Saved entries:
######

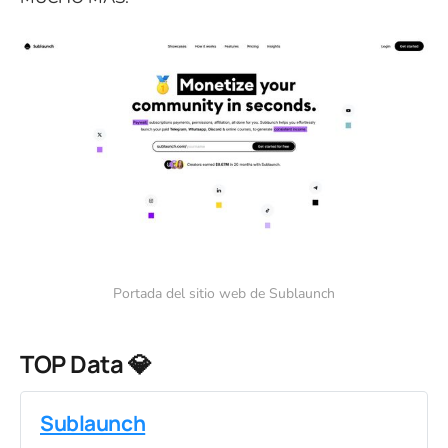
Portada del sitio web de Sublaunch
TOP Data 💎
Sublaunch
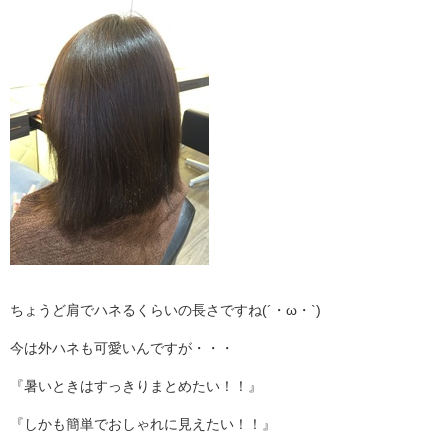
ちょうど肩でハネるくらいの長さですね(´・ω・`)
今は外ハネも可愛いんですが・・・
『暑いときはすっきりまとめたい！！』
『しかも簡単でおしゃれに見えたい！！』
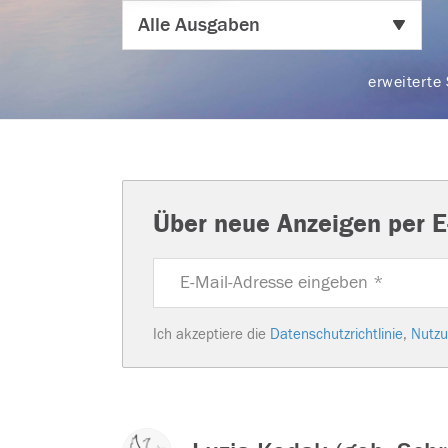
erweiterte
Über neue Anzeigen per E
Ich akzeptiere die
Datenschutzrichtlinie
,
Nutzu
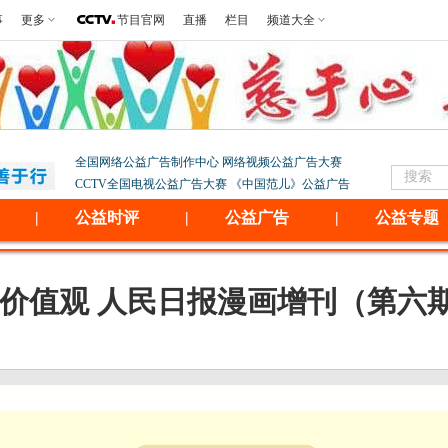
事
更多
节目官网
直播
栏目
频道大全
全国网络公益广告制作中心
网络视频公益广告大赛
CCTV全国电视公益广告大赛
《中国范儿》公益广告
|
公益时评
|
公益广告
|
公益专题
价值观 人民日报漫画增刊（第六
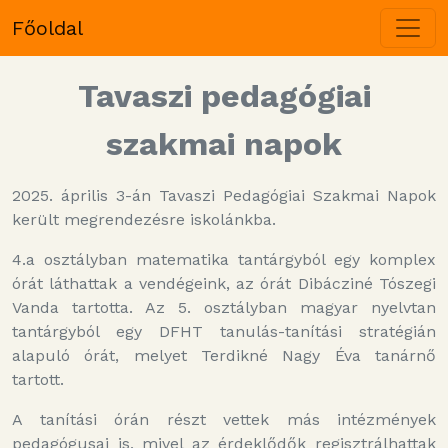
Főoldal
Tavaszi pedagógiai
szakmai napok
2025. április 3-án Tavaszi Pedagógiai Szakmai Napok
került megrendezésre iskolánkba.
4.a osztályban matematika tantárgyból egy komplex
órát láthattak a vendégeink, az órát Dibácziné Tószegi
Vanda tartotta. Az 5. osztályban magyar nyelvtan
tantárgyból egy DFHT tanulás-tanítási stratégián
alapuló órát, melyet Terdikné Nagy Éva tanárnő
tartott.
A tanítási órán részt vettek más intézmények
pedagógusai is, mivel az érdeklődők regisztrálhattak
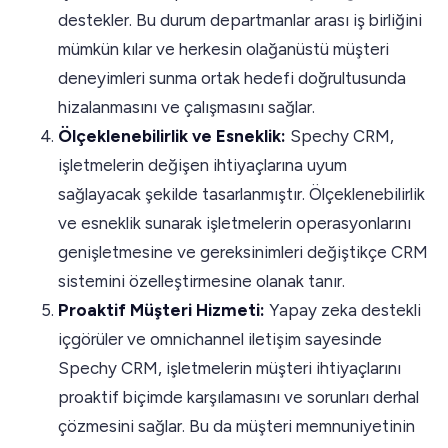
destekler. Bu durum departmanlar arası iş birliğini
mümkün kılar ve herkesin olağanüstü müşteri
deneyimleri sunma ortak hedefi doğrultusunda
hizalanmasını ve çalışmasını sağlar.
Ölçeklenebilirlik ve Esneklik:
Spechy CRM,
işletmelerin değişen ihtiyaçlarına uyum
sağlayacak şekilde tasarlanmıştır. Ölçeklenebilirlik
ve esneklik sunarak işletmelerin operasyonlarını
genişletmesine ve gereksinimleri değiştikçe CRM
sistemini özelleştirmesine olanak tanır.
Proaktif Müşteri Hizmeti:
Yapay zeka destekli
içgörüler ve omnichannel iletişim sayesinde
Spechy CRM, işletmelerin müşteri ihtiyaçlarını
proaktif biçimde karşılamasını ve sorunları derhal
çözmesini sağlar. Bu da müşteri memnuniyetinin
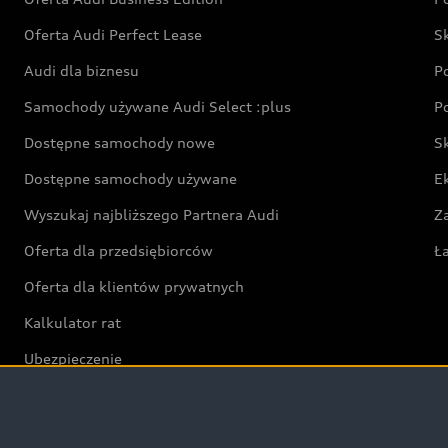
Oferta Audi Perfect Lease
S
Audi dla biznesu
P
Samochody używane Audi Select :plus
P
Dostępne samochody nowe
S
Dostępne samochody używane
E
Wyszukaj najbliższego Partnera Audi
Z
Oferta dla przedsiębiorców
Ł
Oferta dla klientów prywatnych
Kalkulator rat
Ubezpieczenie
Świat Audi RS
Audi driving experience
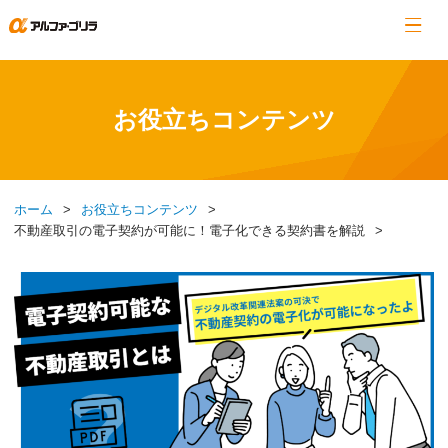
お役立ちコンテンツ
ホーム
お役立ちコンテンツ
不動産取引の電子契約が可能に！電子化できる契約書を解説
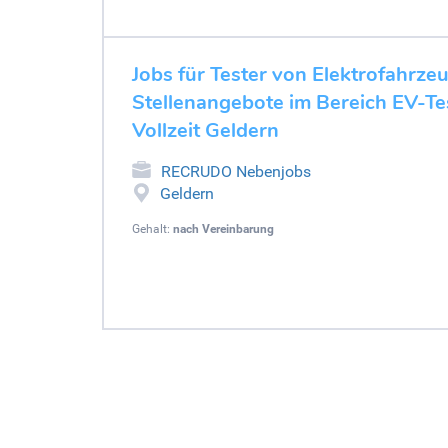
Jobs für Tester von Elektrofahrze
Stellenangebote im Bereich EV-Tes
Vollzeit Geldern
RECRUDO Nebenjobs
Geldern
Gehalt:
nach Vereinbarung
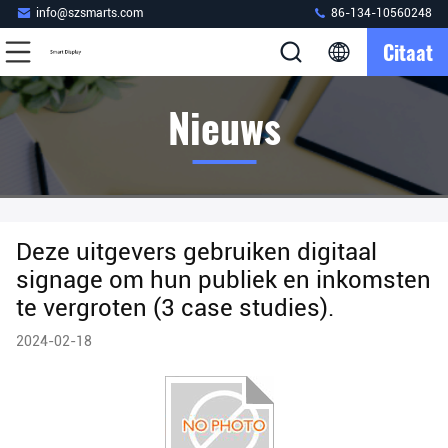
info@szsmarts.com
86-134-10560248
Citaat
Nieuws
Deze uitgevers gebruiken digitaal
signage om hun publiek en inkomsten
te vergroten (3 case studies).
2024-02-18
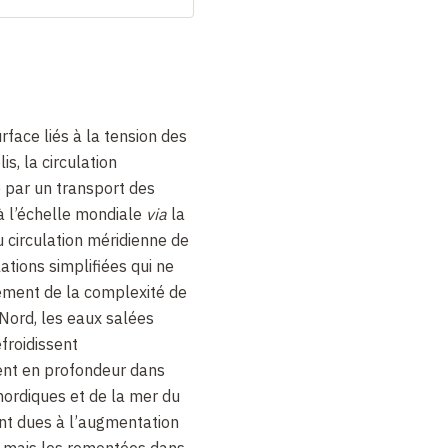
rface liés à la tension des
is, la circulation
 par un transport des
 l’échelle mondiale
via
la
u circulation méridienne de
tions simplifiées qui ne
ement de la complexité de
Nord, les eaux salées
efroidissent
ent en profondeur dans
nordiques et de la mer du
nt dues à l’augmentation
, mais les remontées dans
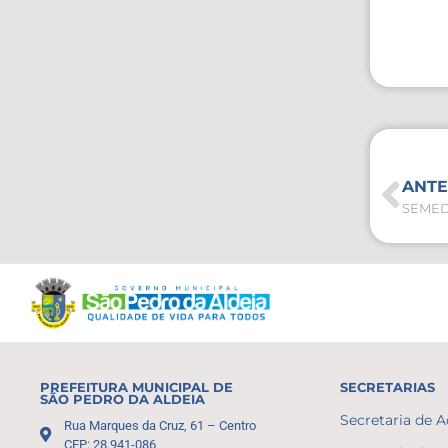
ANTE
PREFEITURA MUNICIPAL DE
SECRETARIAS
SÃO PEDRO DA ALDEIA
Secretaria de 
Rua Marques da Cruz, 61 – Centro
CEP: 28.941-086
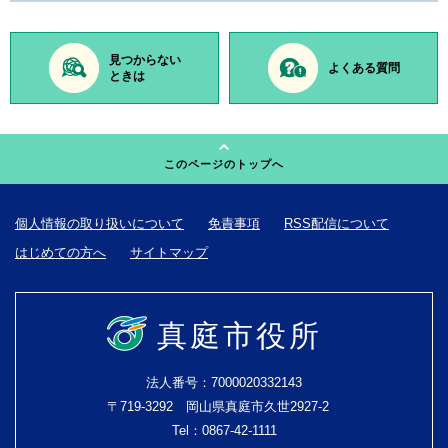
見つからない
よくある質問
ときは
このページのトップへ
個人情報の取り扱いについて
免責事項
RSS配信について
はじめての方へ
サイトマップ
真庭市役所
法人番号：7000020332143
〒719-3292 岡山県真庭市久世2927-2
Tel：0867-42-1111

######

Exercise description :: The records above are to be restated word for word, with every picture left out.

Response ::
Portada del sitio web de Sublaunch
TOP Data 💎
Sublaunch
ちょうど肩でハネるくらいの長さですね(´・ω・`)
今は外ハネも可愛いんですが・・・
『暑いときはすっきりまとめたい！！』
『しかも簡単でおしゃれに見えたい！！』
erweiterte
Über neue Anzeigen per E
Ich akzeptiere die
Datenschutzrichtlinie
,
Nutzu
事
更多
节目官网
直播
栏目
频道大全
全国网络公益广告制作中心
网络视频公益广告大赛
CCTV全国电视公益广告大赛
《中国范儿》公益广告
|
公益时评
|
公益广告
|
公益专题
价值观 人民日报漫画增刊（第六
Főoldal
Tavaszi pedagógiai
szakmai napok
2025. április 3-án Tavaszi Pedagógiai Szakmai Napok
került megrendezésre iskolánkba.
4.a osztályban matematika tantárgyból egy komplex
órát láthattak a vendégeink, az órát Dibácziné Tószegi
Vanda tartotta. Az 5. osztályban magyar nyelvtan
tantárgyból egy DFHT tanulás-tanítási stratégián
alapuló órát, melyet Terdikné Nagy Éva tanárnő
tartott.
A tanítási órán részt vettek más intézmények
pedagógusai is, mivel az érdeklődők regisztrálhattak
destekler. Bu durum departmanlar arası iş birliğini
mümkün kılar ve herkesin olağanüstü müşteri
deneyimleri sunma ortak hedefi doğrultusunda
hizalanmasını ve çalışmasını sağlar.
Ölçeklenebilirlik ve Esneklik:
Spechy CRM,
işletmelerin değişen ihtiyaçlarına uyum
sağlayacak şekilde tasarlanmıştır. Ölçeklenebilirlik
ve esneklik sunarak işletmelerin operasyonlarını
genişletmesine ve gereksinimleri değiştikçe CRM
sistemini özelleştirmesine olanak tanır.
Proaktif Müşteri Hizmeti:
Yapay zeka destekli
içgörüler ve omnichannel iletişim sayesinde
Spechy CRM, işletmelerin müşteri ihtiyaçlarını
proaktif biçimde karşılamasını ve sorunları derhal
çözmesini sağlar. Bu da müşteri memnuniyetinin
Oferta Audi Perfect Lease
S
Audi dla biznesu
P
Samochody używane Audi Select :plus
P
Dostępne samochody nowe
S
Dostępne samochody używane
E
Wyszukaj najbliższego Partnera Audi
Z
Oferta dla przedsiębiorców
Ł
Oferta dla klientów prywatnych
Kalkulator rat
Ubezpieczenie
Świat Audi RS
Audi driving experience
お役立ちコンテンツ
ホーム
お役立ちコンテンツ
不動産取引の電子契約が可能に！電子化できる契約書を解説
Jobs für Tester von Elektrofahrze
Stellenangebote im Bereich EV-Tes
Vollzeit Geldern
RECRUDO Nebenjobs
Geldern
Gehalt:
nach Vereinbarung
info@szsmarts.com
86-134-10560248
Citaat
Nieuws
Deze uitgevers gebruiken digitaal
signage om hun publiek en inkomsten
te vergroten (3 case studies).
2024-02-18
rface liés à la tension des
is, la circulation
 par un transport des
 l’échelle mondiale
via
la
u circulation méridienne de
tions simplifiées qui ne
ement de la complexité de
Nord, les eaux salées
efroidissent
ent en profondeur dans
nordiques et de la mer du
nt dues à l’augmentation
, mais les remontées dans
ANTE
PREFEITURA MUNICIPAL DE
SECRETARIAS
SÃO PEDRO DA ALDEIA
Secretaria de 
Rua Marques da Cruz, 61 – Centro
CEP: 28.941-086
見つからない
よくある質問
ときは
このページのトップへ
個人情報の取り扱いについて
免責事項
RSS配信について
はじめての方へ
サイトマップ
真庭市役所
法人番号：7000020332143
〒719-3292 岡山県真庭市久世2927-2
Tel：0867-42-1111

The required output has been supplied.